As of today, all three of Nancy Bilyeau's Joanna Stafford series novels are in paperback: The Crown, The Chalice, and The Tapestry. Joanna Stafford is a Dominican nun who is cast out of her priory because of the Dissolution of the Monasteries (and the Friaries, and the Convents) perpetrated by Henry VIII and Thomas Cromwell.
As you know if you read this blog with any regularity, I post often about the Dissolution of the Monasteries: It was the greatest cultural calamity ever inflicted upon England. It meant the loss of great art and architecture, books and music, order and rule, hospitality, education, and the spiritual, religious life. It left a gaping hole in English life: the prayer and penitence of good monks and nuns and the preaching and poverty of good friars.
It's easy to say that not all monks, nuns, and friars were good, but many, even the vast majority were faithful to their Rule and their vows. If the English Reformation was supposed to improve and revive the Church in England, it failed entirely in this case because all it did was destroy, pillage, and plunder the religious heart of England.
Although Bilyeau does not focus on these losses directly, since she is telling stories of intrigue, danger, and conspiracy, her choice of Joanna Stafford as a heroine means that calamity is part of the desperation at the heart of each plot. When we first meet Joanna Stafford at the beginning of The Crown she is on her way to offer some sort of comfort to her cousin, Margaret Bulmer, who is being burned at the stake for her role in the Pilgrimage of Grace, the northern uprising of commons, nobles, and monks against the suppression of monasteries and other changes in religion being enforced by the monarch and his minions. One of the last times we see her in The Tapestry, she is trying to comfort Catherine Howard as Henry VIII's fifth wife awaits her fate.
At the heart of each plot, each symbol (the crown, the chalice, the tapestry) is indeed the desperation of those English men and women who saw how destructive Henry VIII's Supremacy and tyranny were. Joanna Stafford witnesses and gets involved with these plots to thwart Henry VIII or even remove him from the throne through murder (The Chalice).
As I wrote in my review of The Tapestry last year:
In this novel, however, Henry has unraveled his own kingdom, setting factions against each other like colors in the pattern of Joanna's tapestries. Men and women are willing to do almost anything to remove him from power or keep him in power--the former was clear in The Chalice when Joanna almost participated in the murder of Henry VIII when he drank wine from a poisoned chalice--and the conspirators in this volume will even seek help from the occult to remove Thomas Cromwell from his position of influence on Henry VIII.

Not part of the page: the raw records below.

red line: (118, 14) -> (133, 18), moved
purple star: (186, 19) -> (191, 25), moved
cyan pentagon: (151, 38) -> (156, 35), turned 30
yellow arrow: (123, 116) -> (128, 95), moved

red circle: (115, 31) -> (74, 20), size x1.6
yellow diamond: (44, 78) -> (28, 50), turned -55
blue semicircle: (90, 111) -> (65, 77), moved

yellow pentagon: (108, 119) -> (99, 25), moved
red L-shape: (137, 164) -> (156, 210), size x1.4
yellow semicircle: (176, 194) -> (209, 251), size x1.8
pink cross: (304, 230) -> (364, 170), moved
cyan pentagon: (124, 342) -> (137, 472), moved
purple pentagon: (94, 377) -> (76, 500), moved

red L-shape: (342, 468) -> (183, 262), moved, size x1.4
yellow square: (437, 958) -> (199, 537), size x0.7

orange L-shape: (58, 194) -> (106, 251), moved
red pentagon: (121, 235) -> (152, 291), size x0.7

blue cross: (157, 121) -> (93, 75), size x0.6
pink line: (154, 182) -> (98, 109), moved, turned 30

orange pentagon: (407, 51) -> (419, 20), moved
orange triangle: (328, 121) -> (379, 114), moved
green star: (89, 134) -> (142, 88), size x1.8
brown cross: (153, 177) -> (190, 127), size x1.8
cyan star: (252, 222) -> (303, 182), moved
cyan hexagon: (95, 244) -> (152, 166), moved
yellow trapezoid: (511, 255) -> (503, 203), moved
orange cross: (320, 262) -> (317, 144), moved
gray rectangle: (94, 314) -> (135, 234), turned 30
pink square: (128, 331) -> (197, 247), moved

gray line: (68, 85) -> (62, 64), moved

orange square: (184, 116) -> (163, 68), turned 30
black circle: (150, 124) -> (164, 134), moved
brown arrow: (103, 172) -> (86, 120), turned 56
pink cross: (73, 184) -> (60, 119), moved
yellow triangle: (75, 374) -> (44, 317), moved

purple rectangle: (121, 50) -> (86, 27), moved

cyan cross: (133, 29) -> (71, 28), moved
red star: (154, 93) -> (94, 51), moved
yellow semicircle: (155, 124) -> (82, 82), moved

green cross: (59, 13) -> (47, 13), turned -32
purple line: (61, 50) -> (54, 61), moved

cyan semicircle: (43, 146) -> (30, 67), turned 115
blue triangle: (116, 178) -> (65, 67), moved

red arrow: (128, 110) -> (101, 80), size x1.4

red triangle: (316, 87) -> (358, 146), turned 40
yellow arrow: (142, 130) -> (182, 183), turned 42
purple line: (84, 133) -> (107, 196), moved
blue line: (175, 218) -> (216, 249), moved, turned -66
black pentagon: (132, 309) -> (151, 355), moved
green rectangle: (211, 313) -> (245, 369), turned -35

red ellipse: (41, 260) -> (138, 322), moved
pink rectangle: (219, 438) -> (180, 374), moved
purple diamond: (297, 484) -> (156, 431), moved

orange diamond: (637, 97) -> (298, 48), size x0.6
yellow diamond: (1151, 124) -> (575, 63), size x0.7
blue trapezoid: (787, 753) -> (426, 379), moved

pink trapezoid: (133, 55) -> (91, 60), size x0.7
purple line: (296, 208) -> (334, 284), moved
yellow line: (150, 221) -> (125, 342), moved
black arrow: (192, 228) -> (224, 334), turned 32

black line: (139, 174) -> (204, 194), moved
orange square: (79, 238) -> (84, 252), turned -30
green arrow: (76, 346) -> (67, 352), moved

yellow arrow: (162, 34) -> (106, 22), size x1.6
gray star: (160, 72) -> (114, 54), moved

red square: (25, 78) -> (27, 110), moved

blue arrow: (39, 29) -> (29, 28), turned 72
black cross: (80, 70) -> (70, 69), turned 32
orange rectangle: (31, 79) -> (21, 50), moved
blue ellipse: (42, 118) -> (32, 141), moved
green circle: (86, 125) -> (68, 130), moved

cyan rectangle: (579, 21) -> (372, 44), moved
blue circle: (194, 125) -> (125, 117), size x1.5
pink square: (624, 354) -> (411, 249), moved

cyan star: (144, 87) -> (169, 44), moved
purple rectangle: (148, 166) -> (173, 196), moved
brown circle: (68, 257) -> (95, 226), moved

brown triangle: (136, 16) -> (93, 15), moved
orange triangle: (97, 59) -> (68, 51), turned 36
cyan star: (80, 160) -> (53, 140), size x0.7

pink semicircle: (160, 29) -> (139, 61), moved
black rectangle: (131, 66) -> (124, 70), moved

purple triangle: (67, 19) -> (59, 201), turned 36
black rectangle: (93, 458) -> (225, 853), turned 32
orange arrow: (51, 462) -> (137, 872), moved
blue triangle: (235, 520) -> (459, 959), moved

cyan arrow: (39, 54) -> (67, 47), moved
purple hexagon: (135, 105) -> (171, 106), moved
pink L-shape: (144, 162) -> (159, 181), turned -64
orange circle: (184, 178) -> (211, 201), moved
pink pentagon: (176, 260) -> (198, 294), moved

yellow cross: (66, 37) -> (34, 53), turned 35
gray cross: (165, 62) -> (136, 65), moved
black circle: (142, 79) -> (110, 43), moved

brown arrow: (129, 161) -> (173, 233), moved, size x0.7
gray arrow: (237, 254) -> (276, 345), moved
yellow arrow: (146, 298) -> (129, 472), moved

While Joanna is still in danger after Cromwell's fall and execution, Joanna recognizes that England is in even greater danger because nothing will stop Henry VIII. She realizes this when she sees Thomas Abel, Richard Featherston, and Edward Powell, three former chaplains and defenders of Queen Catherine of Aragon and Robert Barnes, Thomas Garrett, and William Jerome, three Lutheran supporters of Cromwell drawn on sledges to Smithfield. The Catholics would be hung and quartered, while the Lutherans would be burned alive. According to Henry VIII, the first three are traitors, the second, heretics:
So King Henry VIII showed his true heart. He did not favor the Catholics, nor did he follow the Lutherans. It was impossible to understand him, to live safely in his kingdom. The removal of Cromwell had not made him a better man. There was something twisted--even diseased--in a mind that would command that the condemned be paired as opposites on the hurdles. How foolish Bishop Gardiner and the Howards were to think they could predict what King Henry would do--or control his actions.
When it is impossible to live safely in a kingdom, the King has failed because he is a tyrant.